# Exercise description
Show each line from the records below in which the word "WordPress" occurs.

# Records supplied
◇ ◇ ◇

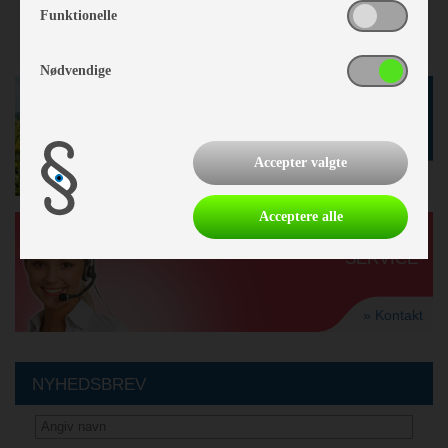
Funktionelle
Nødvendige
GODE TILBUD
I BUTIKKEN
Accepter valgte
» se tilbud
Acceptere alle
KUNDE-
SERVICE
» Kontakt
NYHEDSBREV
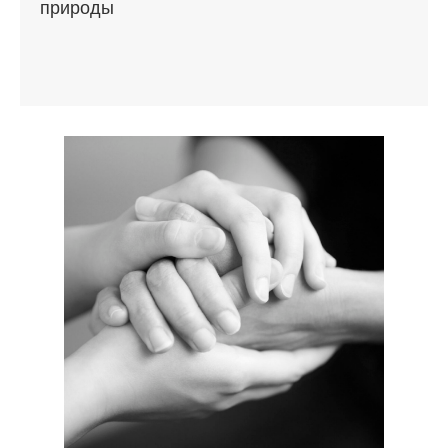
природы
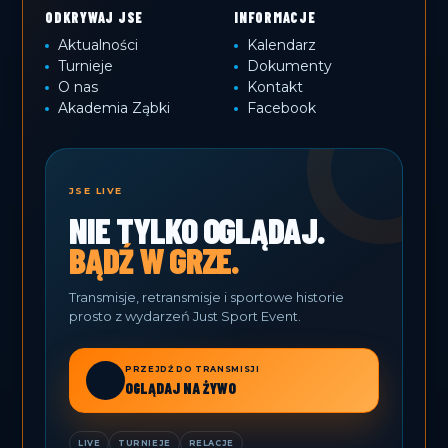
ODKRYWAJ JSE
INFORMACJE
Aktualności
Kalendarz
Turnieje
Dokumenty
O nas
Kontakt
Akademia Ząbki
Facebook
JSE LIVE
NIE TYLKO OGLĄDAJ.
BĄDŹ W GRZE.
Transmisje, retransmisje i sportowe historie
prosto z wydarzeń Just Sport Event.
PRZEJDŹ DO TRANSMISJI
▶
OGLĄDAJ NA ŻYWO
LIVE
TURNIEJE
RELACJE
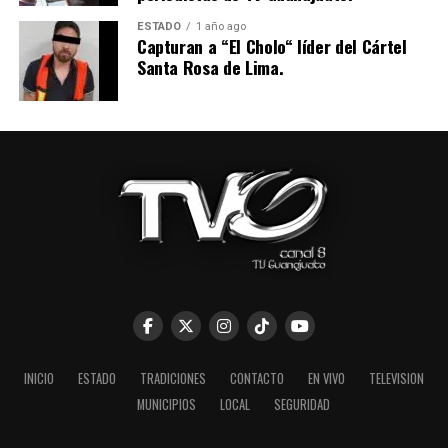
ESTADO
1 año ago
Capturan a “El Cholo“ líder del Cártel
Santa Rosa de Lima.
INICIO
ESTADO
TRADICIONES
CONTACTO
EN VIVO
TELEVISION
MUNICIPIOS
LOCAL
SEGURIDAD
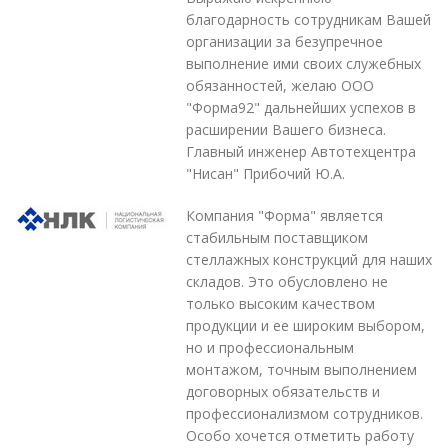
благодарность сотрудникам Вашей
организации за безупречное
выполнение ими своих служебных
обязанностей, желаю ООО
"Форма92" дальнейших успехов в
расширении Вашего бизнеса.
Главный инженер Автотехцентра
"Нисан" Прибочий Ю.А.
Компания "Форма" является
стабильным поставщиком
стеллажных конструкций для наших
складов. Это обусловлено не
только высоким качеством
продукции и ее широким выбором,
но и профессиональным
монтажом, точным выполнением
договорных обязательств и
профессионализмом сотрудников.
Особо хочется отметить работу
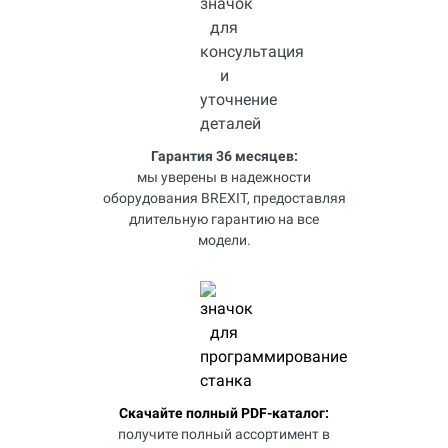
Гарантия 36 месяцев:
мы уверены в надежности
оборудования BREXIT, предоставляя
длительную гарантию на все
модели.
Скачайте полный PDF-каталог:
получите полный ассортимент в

◇ ◇ ◇

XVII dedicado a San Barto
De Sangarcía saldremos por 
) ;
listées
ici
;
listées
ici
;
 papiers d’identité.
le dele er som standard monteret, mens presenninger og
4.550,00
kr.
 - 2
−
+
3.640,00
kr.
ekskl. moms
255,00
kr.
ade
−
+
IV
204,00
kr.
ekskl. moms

◇ ◇ ◇

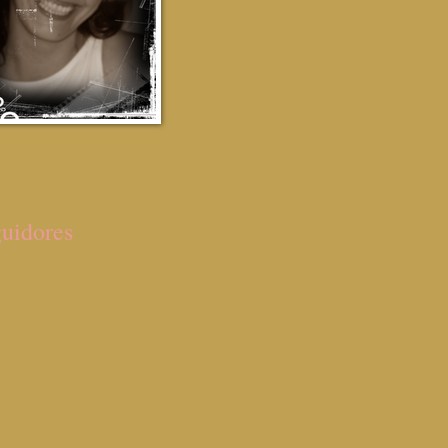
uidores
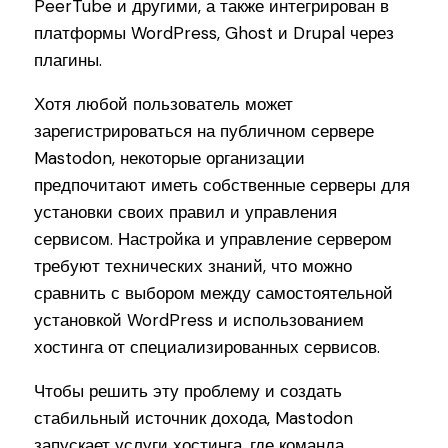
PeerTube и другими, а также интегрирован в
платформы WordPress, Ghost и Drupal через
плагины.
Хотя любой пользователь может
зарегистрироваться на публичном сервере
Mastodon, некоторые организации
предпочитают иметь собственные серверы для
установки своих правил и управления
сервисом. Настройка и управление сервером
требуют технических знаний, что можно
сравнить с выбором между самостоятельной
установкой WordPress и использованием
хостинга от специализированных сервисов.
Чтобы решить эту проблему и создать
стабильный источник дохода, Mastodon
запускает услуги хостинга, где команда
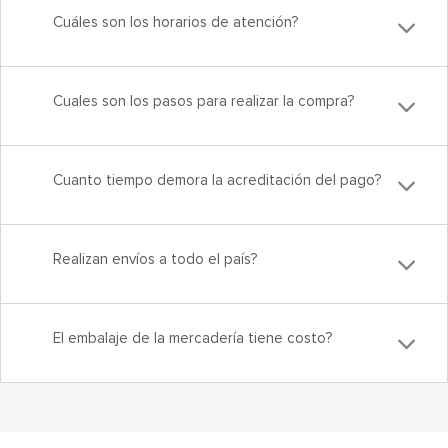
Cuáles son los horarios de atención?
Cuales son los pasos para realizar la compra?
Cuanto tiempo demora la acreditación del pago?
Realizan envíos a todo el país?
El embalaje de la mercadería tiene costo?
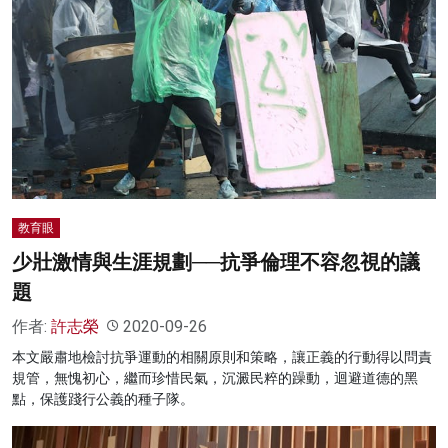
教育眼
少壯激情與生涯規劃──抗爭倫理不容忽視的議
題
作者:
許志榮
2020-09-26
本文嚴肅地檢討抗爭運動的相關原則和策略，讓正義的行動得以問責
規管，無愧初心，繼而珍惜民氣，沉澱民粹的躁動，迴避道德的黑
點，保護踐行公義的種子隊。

◇ ◇ ◇

# Task answer
платформы WordPress, Ghost и Drupal через
установкой WordPress и использованием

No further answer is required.